There is some f&cked up sh&t going on in this novel.
And if that description offends you, A.M. Homes' May We Be Forgiven is NOT the book for you.
While attracted to the book cover, it was not until it was part of the 2013 Tournament of Books competition that I fully committed to reading it. I am glad I did, although I had a hard time at first wondering how this was "a darkly comic novel," a chain of horrifically tragic events set this novel into motion, and in the most unexpected ways. At times the events and circumstances seem truly absurd, but again I am often reminded of the adage of "truth is stranger than fiction" and that these things could happen, though I defy anyone to have the year Homes conjures up for protagonist Harold Silver.
I never knew where this novel was going. It almost seems as if Homes is playing a game of self one-upsmanship. What could be more crazy than the last crazy thing that happened? Or just when you think perhaps something was a tad too crude, it gets cruder.
[Sidenote: I will plead guilty the sexist card, but I was impressed Homes -- a woman! -- could be so crude, this novel definitely had the "feel" of being written by a middle-aged man]

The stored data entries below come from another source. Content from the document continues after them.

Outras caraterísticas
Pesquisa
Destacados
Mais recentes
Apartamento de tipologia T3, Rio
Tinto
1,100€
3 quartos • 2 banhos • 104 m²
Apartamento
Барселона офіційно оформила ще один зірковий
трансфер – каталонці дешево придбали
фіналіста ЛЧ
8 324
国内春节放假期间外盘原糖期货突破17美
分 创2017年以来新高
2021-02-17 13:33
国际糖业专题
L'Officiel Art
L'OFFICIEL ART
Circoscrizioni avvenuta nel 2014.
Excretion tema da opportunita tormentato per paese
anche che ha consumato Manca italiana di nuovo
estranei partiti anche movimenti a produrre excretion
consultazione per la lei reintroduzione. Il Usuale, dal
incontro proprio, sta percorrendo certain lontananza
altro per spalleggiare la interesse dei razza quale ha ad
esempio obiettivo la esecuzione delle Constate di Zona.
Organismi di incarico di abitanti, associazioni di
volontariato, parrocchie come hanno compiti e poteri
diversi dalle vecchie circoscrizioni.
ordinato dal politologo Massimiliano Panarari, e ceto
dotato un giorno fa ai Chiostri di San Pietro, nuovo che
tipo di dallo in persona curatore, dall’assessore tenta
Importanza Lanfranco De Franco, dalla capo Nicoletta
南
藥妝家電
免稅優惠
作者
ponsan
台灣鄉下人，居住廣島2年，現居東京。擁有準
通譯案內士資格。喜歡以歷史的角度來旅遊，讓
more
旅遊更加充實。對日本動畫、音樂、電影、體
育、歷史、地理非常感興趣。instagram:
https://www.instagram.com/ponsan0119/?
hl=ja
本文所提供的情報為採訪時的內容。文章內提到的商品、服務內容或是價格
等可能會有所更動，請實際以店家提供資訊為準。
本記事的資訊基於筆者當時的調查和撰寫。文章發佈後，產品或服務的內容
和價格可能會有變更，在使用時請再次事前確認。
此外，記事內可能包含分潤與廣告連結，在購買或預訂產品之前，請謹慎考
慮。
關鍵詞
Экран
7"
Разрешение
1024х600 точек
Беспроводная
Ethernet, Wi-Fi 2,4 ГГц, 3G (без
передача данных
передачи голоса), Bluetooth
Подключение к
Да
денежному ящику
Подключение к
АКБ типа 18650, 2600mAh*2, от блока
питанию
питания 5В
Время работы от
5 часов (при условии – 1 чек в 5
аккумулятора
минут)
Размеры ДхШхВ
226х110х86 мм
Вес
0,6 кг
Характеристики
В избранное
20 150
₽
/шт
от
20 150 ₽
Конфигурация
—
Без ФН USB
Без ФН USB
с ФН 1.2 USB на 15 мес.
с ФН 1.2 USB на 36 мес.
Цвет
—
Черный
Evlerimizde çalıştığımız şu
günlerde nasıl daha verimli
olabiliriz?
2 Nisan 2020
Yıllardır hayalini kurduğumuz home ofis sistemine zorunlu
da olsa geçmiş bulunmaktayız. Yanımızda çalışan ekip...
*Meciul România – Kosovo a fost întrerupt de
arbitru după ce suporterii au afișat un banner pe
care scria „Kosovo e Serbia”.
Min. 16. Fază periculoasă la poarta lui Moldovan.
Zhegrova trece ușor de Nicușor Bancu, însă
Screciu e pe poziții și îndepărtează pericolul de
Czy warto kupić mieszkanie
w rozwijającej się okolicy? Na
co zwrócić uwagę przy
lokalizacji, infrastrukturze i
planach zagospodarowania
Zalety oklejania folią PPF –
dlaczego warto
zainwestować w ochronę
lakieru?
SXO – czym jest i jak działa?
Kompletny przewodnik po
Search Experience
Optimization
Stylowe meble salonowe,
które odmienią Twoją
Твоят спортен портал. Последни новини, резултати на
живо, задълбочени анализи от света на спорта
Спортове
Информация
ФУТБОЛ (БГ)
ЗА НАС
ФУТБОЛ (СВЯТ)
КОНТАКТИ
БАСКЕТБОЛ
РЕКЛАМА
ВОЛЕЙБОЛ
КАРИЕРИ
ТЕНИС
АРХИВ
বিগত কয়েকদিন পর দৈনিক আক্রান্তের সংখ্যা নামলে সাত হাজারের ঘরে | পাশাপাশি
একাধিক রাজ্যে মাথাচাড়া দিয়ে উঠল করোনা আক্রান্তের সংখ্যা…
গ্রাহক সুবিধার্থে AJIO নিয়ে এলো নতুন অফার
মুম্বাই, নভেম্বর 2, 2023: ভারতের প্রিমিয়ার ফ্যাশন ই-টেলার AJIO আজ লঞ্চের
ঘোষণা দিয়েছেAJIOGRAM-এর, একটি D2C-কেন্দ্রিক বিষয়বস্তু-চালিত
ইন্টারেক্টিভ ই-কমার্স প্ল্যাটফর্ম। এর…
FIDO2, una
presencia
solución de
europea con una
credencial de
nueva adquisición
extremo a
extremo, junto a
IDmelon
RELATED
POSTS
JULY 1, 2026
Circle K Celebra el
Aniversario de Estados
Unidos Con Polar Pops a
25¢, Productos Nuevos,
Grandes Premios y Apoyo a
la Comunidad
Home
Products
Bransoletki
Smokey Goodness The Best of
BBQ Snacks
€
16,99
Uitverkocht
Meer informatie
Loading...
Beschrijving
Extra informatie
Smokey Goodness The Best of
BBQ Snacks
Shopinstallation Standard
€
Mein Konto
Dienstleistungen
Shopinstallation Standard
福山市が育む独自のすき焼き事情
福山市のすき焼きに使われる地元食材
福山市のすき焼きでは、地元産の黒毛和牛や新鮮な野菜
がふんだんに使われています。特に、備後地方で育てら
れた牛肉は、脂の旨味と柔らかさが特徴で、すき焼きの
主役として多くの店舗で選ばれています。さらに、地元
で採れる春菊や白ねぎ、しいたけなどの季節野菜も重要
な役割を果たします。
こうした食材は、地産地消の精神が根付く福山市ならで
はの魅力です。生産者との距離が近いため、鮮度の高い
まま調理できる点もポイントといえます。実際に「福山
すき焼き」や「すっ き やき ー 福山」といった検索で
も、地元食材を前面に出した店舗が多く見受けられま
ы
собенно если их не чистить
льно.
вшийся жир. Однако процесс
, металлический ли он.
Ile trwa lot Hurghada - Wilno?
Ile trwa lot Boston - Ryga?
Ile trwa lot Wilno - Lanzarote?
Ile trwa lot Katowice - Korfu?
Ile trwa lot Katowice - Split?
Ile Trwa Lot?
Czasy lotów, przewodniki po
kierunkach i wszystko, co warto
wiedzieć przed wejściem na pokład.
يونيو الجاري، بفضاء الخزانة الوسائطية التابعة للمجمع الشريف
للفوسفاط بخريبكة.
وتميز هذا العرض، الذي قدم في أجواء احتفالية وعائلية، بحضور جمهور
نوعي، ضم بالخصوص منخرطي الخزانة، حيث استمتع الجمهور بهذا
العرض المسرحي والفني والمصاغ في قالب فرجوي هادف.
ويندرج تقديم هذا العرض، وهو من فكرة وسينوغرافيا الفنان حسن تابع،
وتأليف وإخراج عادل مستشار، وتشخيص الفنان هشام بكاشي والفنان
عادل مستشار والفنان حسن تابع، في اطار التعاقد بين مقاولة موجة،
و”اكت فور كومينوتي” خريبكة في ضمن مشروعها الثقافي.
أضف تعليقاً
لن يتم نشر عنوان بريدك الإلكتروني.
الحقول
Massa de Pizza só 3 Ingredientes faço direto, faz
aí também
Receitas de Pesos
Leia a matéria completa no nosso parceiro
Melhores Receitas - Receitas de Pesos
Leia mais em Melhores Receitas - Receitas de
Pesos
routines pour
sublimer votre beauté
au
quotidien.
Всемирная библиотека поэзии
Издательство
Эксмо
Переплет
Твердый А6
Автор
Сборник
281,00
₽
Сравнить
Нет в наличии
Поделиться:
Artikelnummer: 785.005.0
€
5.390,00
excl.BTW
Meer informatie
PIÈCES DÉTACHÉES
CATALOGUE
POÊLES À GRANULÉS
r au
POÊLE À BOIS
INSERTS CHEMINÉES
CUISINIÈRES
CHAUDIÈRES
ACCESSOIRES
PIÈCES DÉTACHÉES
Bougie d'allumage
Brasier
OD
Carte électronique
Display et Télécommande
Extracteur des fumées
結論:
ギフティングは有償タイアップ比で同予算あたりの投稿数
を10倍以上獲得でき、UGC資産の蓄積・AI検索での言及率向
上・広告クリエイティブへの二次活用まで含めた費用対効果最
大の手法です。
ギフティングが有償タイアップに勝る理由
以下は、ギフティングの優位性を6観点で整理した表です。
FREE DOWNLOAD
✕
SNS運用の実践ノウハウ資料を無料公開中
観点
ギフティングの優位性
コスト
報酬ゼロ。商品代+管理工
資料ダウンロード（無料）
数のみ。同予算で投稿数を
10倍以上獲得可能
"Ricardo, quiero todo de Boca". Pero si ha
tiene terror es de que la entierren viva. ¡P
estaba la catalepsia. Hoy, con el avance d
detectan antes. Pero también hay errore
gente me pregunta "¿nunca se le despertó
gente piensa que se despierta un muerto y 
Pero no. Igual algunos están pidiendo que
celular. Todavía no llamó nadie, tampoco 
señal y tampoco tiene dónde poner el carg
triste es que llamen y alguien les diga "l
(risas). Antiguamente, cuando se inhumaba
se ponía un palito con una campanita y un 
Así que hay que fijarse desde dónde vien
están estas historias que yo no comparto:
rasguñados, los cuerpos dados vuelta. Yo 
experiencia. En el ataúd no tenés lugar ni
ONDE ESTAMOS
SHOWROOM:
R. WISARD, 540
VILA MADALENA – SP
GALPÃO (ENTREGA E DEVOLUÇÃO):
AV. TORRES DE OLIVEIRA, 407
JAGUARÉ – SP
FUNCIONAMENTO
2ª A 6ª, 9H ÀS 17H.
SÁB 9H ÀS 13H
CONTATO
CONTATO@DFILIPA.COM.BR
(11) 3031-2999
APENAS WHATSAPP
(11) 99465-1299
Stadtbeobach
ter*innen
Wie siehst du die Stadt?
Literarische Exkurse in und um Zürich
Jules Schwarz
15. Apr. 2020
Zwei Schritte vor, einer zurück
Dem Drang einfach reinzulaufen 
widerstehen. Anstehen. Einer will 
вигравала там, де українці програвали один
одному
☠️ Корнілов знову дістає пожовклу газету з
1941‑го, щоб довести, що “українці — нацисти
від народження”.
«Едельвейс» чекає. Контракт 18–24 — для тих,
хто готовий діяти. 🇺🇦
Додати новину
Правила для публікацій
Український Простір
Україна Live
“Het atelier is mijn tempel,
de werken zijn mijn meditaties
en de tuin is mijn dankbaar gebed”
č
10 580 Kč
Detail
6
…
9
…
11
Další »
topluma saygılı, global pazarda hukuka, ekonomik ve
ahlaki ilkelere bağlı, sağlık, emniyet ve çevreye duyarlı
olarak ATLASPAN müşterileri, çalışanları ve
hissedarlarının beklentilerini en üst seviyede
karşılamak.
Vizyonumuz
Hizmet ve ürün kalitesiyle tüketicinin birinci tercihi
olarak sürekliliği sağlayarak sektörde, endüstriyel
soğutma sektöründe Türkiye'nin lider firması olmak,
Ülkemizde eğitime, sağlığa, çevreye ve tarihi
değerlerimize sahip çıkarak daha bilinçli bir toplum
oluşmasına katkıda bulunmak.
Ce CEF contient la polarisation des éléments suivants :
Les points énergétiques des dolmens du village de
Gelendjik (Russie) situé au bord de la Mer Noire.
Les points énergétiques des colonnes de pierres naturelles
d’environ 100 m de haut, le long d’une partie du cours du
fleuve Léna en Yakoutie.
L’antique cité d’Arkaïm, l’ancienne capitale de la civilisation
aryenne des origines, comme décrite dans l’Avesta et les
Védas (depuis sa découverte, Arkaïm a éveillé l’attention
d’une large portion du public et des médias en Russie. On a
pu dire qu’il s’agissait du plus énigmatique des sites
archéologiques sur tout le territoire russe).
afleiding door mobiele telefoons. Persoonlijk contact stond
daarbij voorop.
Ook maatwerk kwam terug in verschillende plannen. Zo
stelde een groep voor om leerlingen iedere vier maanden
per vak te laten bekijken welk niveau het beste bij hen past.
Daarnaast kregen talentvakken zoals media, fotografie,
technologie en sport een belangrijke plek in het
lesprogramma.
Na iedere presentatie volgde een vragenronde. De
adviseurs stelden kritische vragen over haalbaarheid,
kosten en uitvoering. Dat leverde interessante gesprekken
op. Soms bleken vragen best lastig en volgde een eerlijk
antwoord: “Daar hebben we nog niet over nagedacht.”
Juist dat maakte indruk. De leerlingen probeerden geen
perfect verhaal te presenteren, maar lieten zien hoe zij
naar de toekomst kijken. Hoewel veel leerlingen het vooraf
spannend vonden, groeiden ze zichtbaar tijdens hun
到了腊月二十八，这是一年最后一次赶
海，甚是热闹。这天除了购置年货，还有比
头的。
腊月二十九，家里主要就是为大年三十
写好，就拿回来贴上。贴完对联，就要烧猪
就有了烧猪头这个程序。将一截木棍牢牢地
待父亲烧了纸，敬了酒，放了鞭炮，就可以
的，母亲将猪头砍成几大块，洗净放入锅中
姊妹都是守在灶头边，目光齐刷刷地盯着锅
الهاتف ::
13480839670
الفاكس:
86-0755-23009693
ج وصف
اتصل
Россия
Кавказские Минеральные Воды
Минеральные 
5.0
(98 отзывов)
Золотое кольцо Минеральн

Likewise, there are few tonal shifts in the novel. As hinted above,
it's not at all funny in the beginning, does evolve into that, but with
an ending that is something totally different, almost
jolting/out-of-place (even a bit of a betrayal) given everything leading
up to it.
It's random, with Homes not playing by any "rules" of fiction, with things turning on the proverbial dime, with characters not always acting consistently -- but alas this is a good description of "real" life and people, even in a quite amplified version here.
Bold, unpredictable, entertaining, train/car-wreck fascinating, real, unbelievable, setting the bar for "putting the fun in dysfunctional" -- it was a roller-coaster ride that I was happy to be on.